Pour détourner une transaction importante vers leurs comptes bancaires, les cyber-escrocs peuvent répondre aux e-mails au moment exact en suivant les communications d’employés de haut rang comme les PDG ou les directeurs financiers de grandes organisations en accédant à leurs comptes.
Ces types d’attaques par compromission des e-mails professionnels sont assez courants lorsqu’un e-mail est envoyé par les pirates à partir du compte piraté au dernier moment. Dans de tels cas, les expéditeurs des fonds sont priés d’effectuer la transaction sur le compte appartenant à celui des pirates.
La cible de ces e-mails de phishing est informée que le compte bancaire de l’entreprise sur lequel le paiement est généralement effectué a été gelé en raison d’une inspection financière. Ils reçoivent également de nouvelles instructions de paiement et sont invités à changer la destination du compte bancaire. Néanmoins, les personnes derrière ce nouveau compte bancaire sont les pirates qui volent l’argent.

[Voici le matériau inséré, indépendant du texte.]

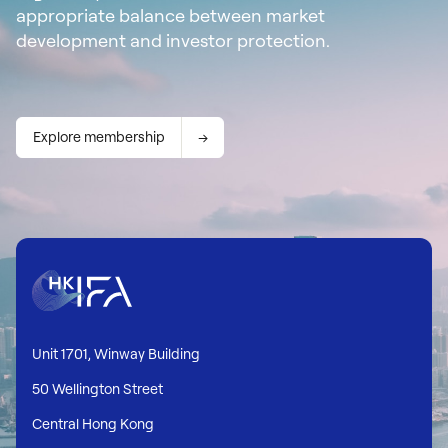
appropriate balance between market
development and investor protection.
Explore membership
Unit 1701, Winway Building
50 Wellington Street
Central Hong Kong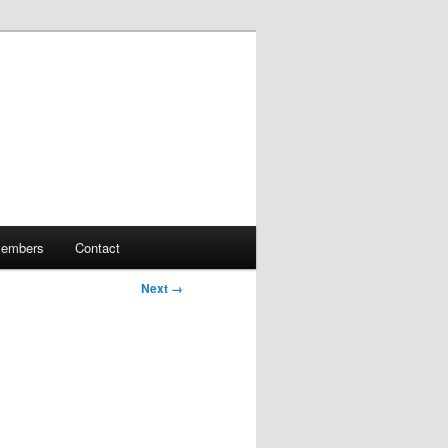
embers
Contact
Next →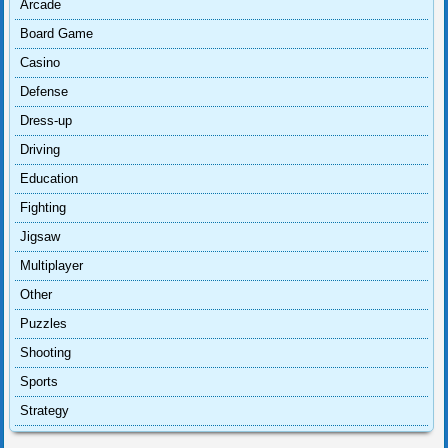
Arcade
Board Game
Casino
Defense
Dress-up
Driving
Education
Fighting
Jigsaw
Multiplayer
Other
Puzzles
Shooting
Sports
Strategy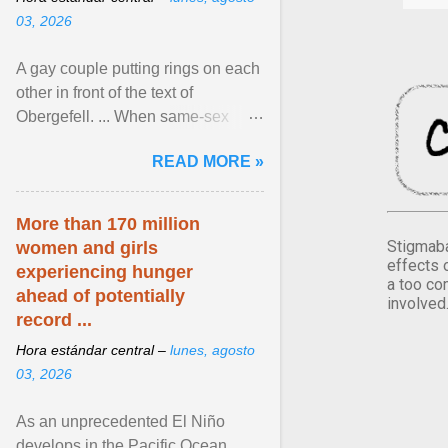
03, 2026
A gay couple putting rings on each
other in front of the text of
Obergefell. ... When same-sex
couples first began seeking the
READ MORE »
freedom to marry in ... View
article...
More than 170 million
Stigmaba
women and girls
effects 
experiencing hunger
a too co
ahead of potentially
involved
record ...
Hora estándar central –
lunes, agosto
03, 2026
As an unprecedented El Niño
develops in the Pacific Ocean,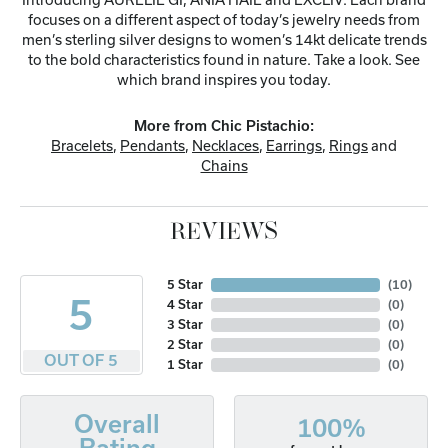
focuses on a different aspect of today’s jewelry needs from
men’s sterling silver designs to women’s 14kt delicate trends
to the bold characteristics found in nature. Take a look. See
which brand inspires you today.
More from Chic Pistachio:
Bracelets
,
Pendants
,
Necklaces
,
Earrings
,
Rings
and
Chains
REVIEWS
5 Star
(
10
)
5
4 Star
(
0
)
3 Star
(
0
)
2 Star
(
0
)
OUT OF 5
1 Star
(
0
)
Overall
100%
Rating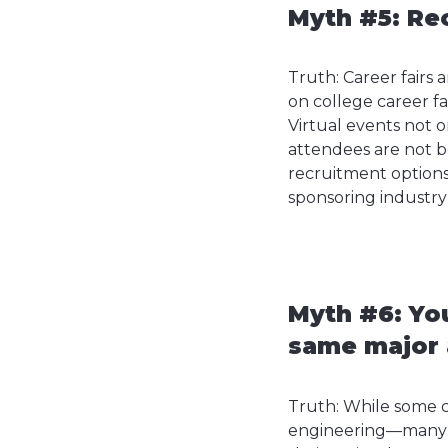
Myth #5: Rec
Truth: Career fairs
on college career fa
Virtual events not 
attendees are not bo
recruitment options 
sponsoring industry 
Myth #6: You
same major a
Truth: While some c
engineering—many ot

Afin de réussir la campagne en trompant les destinataires, les attaquants détournent les fils de discussion et utilisent des portails de typosquattage qui ont tendance à passer rapidement pour authentiques aux représentants légaux CCed connus de la cible, en les liant dans l’échange.
Du compromis à la persistance MFA
Les dirigeants de l’entreprise ont commencé à être agressés avec un e-mail de phishing conçu pour donner l’impression qu’il provenait de DocuSign, une plate-forme de gestion des accords électroniques largement utilisée dans les environnements d’entreprise.
Même si l’e-mail ne devance pas les vérifications DMARC, Mitiga a remarqué que les erreurs de configuration de sécurité courantes introduites pour réduire les fausses alertes de spam positives de DocuSign l’aidaient à être livré dans la boîte de réception de la cible.